──────── Recorded data ────────

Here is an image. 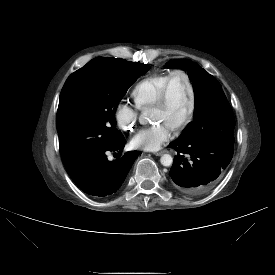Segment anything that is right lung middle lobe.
Wrapping results in <instances>:
<instances>
[{"label":"right lung middle lobe","instance_id":"obj_1","mask_svg":"<svg viewBox=\"0 0 275 275\" xmlns=\"http://www.w3.org/2000/svg\"><path fill=\"white\" fill-rule=\"evenodd\" d=\"M149 65L97 58L71 74L59 99L57 130L64 163L107 150L123 137L115 111L127 89Z\"/></svg>","mask_w":275,"mask_h":275}]
</instances>
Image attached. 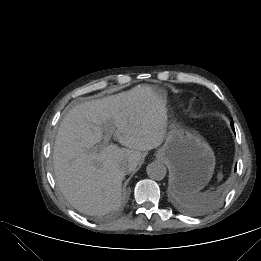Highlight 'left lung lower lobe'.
Segmentation results:
<instances>
[{
	"label": "left lung lower lobe",
	"mask_w": 261,
	"mask_h": 261,
	"mask_svg": "<svg viewBox=\"0 0 261 261\" xmlns=\"http://www.w3.org/2000/svg\"><path fill=\"white\" fill-rule=\"evenodd\" d=\"M231 127H232V129L234 130V124H233V121H231Z\"/></svg>",
	"instance_id": "left-lung-lower-lobe-1"
}]
</instances>
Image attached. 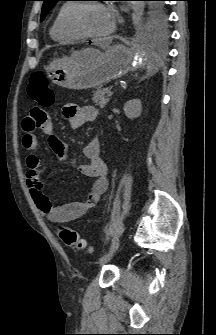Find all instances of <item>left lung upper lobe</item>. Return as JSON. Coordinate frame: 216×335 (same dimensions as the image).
<instances>
[{"label": "left lung upper lobe", "mask_w": 216, "mask_h": 335, "mask_svg": "<svg viewBox=\"0 0 216 335\" xmlns=\"http://www.w3.org/2000/svg\"><path fill=\"white\" fill-rule=\"evenodd\" d=\"M43 7L41 11V19L43 21L49 11L60 0H42ZM147 1L145 7V24L147 29L158 36L166 34L167 16L164 10L162 1L164 0H145Z\"/></svg>", "instance_id": "obj_1"}]
</instances>
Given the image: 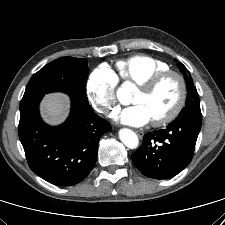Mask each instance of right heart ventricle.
Returning a JSON list of instances; mask_svg holds the SVG:
<instances>
[{
	"label": "right heart ventricle",
	"mask_w": 225,
	"mask_h": 225,
	"mask_svg": "<svg viewBox=\"0 0 225 225\" xmlns=\"http://www.w3.org/2000/svg\"><path fill=\"white\" fill-rule=\"evenodd\" d=\"M117 78L125 83L139 84L148 77L166 71L169 66L156 58L137 54L116 62Z\"/></svg>",
	"instance_id": "1"
}]
</instances>
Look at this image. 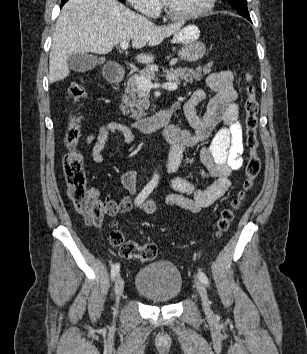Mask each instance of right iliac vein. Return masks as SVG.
Masks as SVG:
<instances>
[{"label": "right iliac vein", "instance_id": "63e3f726", "mask_svg": "<svg viewBox=\"0 0 307 354\" xmlns=\"http://www.w3.org/2000/svg\"><path fill=\"white\" fill-rule=\"evenodd\" d=\"M124 290V280L122 277L118 276L115 282V295H116V309L115 314L117 313V307L120 300V297Z\"/></svg>", "mask_w": 307, "mask_h": 354}]
</instances>
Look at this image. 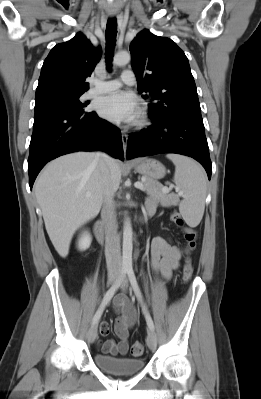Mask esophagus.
I'll list each match as a JSON object with an SVG mask.
<instances>
[{
  "label": "esophagus",
  "instance_id": "esophagus-1",
  "mask_svg": "<svg viewBox=\"0 0 261 399\" xmlns=\"http://www.w3.org/2000/svg\"><path fill=\"white\" fill-rule=\"evenodd\" d=\"M113 14H110V17H113ZM121 138H122V144H123V150L124 153L127 151V142H128V135L125 131H121Z\"/></svg>",
  "mask_w": 261,
  "mask_h": 399
}]
</instances>
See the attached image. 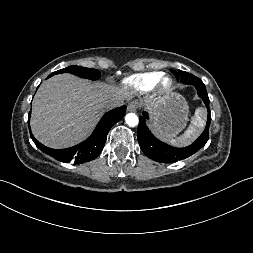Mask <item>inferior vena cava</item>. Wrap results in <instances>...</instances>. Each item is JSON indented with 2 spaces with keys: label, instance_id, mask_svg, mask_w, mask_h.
<instances>
[{
  "label": "inferior vena cava",
  "instance_id": "1",
  "mask_svg": "<svg viewBox=\"0 0 253 253\" xmlns=\"http://www.w3.org/2000/svg\"><path fill=\"white\" fill-rule=\"evenodd\" d=\"M118 106H120L119 102H110V103L107 104L108 109H112V108H115V107H118Z\"/></svg>",
  "mask_w": 253,
  "mask_h": 253
}]
</instances>
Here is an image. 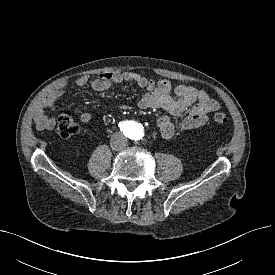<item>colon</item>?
Returning <instances> with one entry per match:
<instances>
[{
	"mask_svg": "<svg viewBox=\"0 0 275 275\" xmlns=\"http://www.w3.org/2000/svg\"><path fill=\"white\" fill-rule=\"evenodd\" d=\"M212 122L216 125H223L227 123L228 117L226 113L217 111L212 115ZM79 130V126L74 117L66 112L59 116L57 123V133L62 138H69L75 135Z\"/></svg>",
	"mask_w": 275,
	"mask_h": 275,
	"instance_id": "colon-1",
	"label": "colon"
}]
</instances>
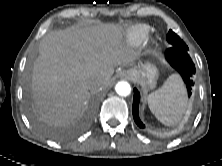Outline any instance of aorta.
Here are the masks:
<instances>
[{
  "label": "aorta",
  "mask_w": 222,
  "mask_h": 166,
  "mask_svg": "<svg viewBox=\"0 0 222 166\" xmlns=\"http://www.w3.org/2000/svg\"><path fill=\"white\" fill-rule=\"evenodd\" d=\"M116 93L120 96H128L131 92V86L126 81H121L116 84L115 87Z\"/></svg>",
  "instance_id": "obj_1"
}]
</instances>
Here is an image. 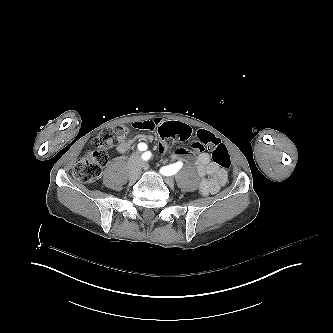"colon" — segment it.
<instances>
[{
  "label": "colon",
  "instance_id": "obj_1",
  "mask_svg": "<svg viewBox=\"0 0 333 333\" xmlns=\"http://www.w3.org/2000/svg\"><path fill=\"white\" fill-rule=\"evenodd\" d=\"M159 140L156 144L158 153H166L168 144L164 141L173 137L181 141H195L199 138L200 152L205 150L204 145L213 148L212 159L222 170H230L231 157L225 144L221 143L211 133L198 134L195 126L181 124L178 126L174 121H166L159 129ZM129 142L128 130L124 126H115L101 131L94 137L81 159L72 168L74 178L79 182H92L98 179L103 168L108 162L106 150L119 145H126Z\"/></svg>",
  "mask_w": 333,
  "mask_h": 333
}]
</instances>
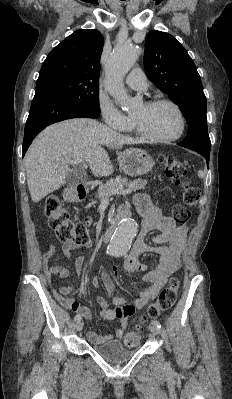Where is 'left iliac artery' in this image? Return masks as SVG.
<instances>
[{
    "instance_id": "obj_1",
    "label": "left iliac artery",
    "mask_w": 232,
    "mask_h": 399,
    "mask_svg": "<svg viewBox=\"0 0 232 399\" xmlns=\"http://www.w3.org/2000/svg\"><path fill=\"white\" fill-rule=\"evenodd\" d=\"M152 325H154L157 328H161V323L158 320H152Z\"/></svg>"
}]
</instances>
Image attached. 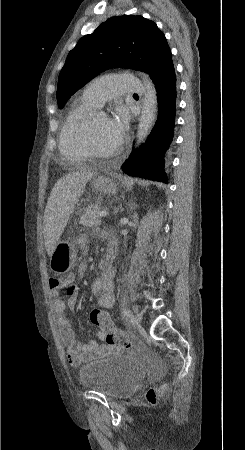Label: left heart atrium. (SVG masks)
<instances>
[{"label":"left heart atrium","mask_w":245,"mask_h":450,"mask_svg":"<svg viewBox=\"0 0 245 450\" xmlns=\"http://www.w3.org/2000/svg\"><path fill=\"white\" fill-rule=\"evenodd\" d=\"M128 114L125 110H118L115 116L108 121V130L113 142L120 146L128 129Z\"/></svg>","instance_id":"obj_1"}]
</instances>
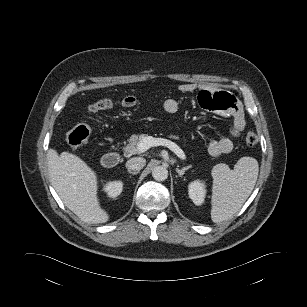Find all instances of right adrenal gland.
I'll list each match as a JSON object with an SVG mask.
<instances>
[{
    "label": "right adrenal gland",
    "mask_w": 307,
    "mask_h": 307,
    "mask_svg": "<svg viewBox=\"0 0 307 307\" xmlns=\"http://www.w3.org/2000/svg\"><path fill=\"white\" fill-rule=\"evenodd\" d=\"M128 172H129L130 174H133V175H136V174L139 173V171H131V170H128Z\"/></svg>",
    "instance_id": "2a0ac1e0"
}]
</instances>
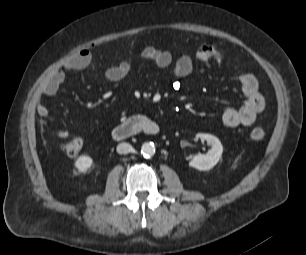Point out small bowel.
<instances>
[{"label": "small bowel", "mask_w": 306, "mask_h": 255, "mask_svg": "<svg viewBox=\"0 0 306 255\" xmlns=\"http://www.w3.org/2000/svg\"><path fill=\"white\" fill-rule=\"evenodd\" d=\"M142 58L152 62L158 68H167L173 64L174 75L178 78H185L192 74L196 65L205 64L211 60H221L223 54L212 45H202L193 53H181L176 58L167 50H161L149 45L142 50ZM91 61V52L82 49L76 53L64 66L63 69L52 72L42 83L36 98L37 113L40 117L46 118L49 109L43 100L44 96H53L65 80V73L85 68ZM131 71V64L128 60H122L118 64L108 67L104 71V77L111 82H117ZM241 91L245 102L238 108H227L222 114V121L225 126L235 128L238 126H250L265 107V101L259 91L256 77L251 73L239 75ZM60 139H66L69 132L65 129L56 131Z\"/></svg>", "instance_id": "1"}]
</instances>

────────

**Task description**
When you reach the line containing "Find all instances of right adrenal gland." in the entries above, please retype it and each line after it through the last one, exactly, without the pictures.

**Your solution**
Find all instances of right adrenal gland.
I'll list each match as a JSON object with an SVG mask.
<instances>
[{
    "label": "right adrenal gland",
    "mask_w": 307,
    "mask_h": 307,
    "mask_svg": "<svg viewBox=\"0 0 307 307\" xmlns=\"http://www.w3.org/2000/svg\"><path fill=\"white\" fill-rule=\"evenodd\" d=\"M128 172H129L130 174H133V175H136V174L139 173V171H131V170H128Z\"/></svg>",
    "instance_id": "2a0ac1e0"
}]
</instances>
Point out small bowel.
<instances>
[{"label": "small bowel", "mask_w": 306, "mask_h": 255, "mask_svg": "<svg viewBox=\"0 0 306 255\" xmlns=\"http://www.w3.org/2000/svg\"><path fill=\"white\" fill-rule=\"evenodd\" d=\"M142 58L152 62L158 68H167L173 64L174 75L178 78H185L192 74L196 65L205 64L211 60H221L223 54L212 45H202L193 53H181L176 58L167 50H161L149 45L142 50ZM91 61V52L82 49L76 53L64 66L63 69L52 72L42 83L36 98L37 113L40 117L46 118L49 109L43 100L44 96H53L65 80V73L85 68ZM131 71V64L128 60H122L118 64L108 67L104 71V77L111 82H117ZM241 91L245 102L238 108H227L222 114V121L225 126L235 128L238 126H250L265 107V101L259 91L256 77L251 73L239 75ZM60 139H66L69 132L65 129L56 131Z\"/></svg>", "instance_id": "1"}]
</instances>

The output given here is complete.